# Tajima TME-DC912 w/ FDD



## emb4619 (Oct 24, 2012)

Good Afternoon All! 

I have not filled out my profile yet as I am in urgent need of a potential answer. I have come into possesion of a Tajima TME-DC912 with FDD. I got the old disks with designs on them and they load to memory just fine. However, if I have new designs (DST) it will not read the disk. I have formated a floppy for Tajima and it still will not read it. What am I doing wrong or better yet, how do I write my embroidery file to disk so that this machine will read them to memory? 

Isn't the DST the native language for Tajima?

Any help will be GREATLY appreciated! 

Thank you! 

Katrina Naumann


----------



## DaveW (May 24, 2008)

AFAIK, all Tajima's read DST, but I am far from an expert.
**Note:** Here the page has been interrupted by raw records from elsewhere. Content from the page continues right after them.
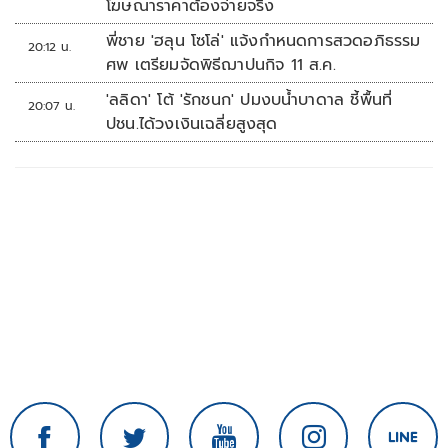
โฆษณาราคาต้องจ่ายจริง
พี่ชาย 'ฮลุน โซโล่' แจ้งกำหนดการสวดอภิธรรม
20:12 น.
ศพ เตรียมจัดพิธีฌาปนกิจ 11 ส.ค.
'ลลิดา' โต้ 'รักชนก' ปมงบน้ำบาดาล ชี้พื้นที่
20:07 น.
ปชน.ได้วงเงินเฉลี่ยสูงสุด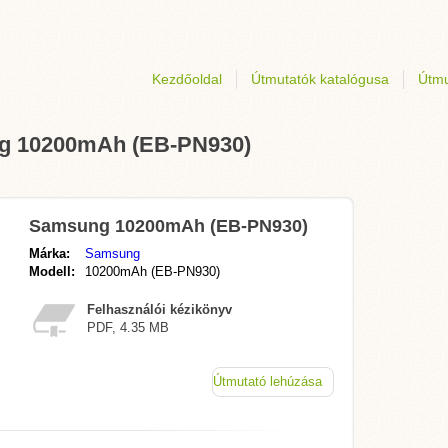
Kezdőoldal
Útmutatók katalógusa
Útmu
ng 10200mAh (EB-PN930)
Samsung 10200mAh (EB-PN930)
Márka:
Samsung
Modell:
10200mAh (EB-PN930)
Felhasználói kézikönyv
PDF, 4.35 MB
Útmutató lehúzása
However, I do have an older machine with FDD. It will only read Double Density 720K disks, not the 1.44mb ones. It will not read a disk formatted by a 1.44mb drive (even if it is trying to set it up as a 720k)

It will read designs written to the disk by the newer drive with no problem.

So basically, you need to find some DS/DD 720K floppies and use those (and don't format them)

HTH,

DaveW


----------



## emb4619 (Oct 24, 2012)

Thank you for the response! I figured out it was DD versues HD. I have used HD on my Barudan since '99 and have not had issues with them. As a matter of fact, that's what they needed to be! 

Good thing I have a boat load of DD disks that came with the machine!


----------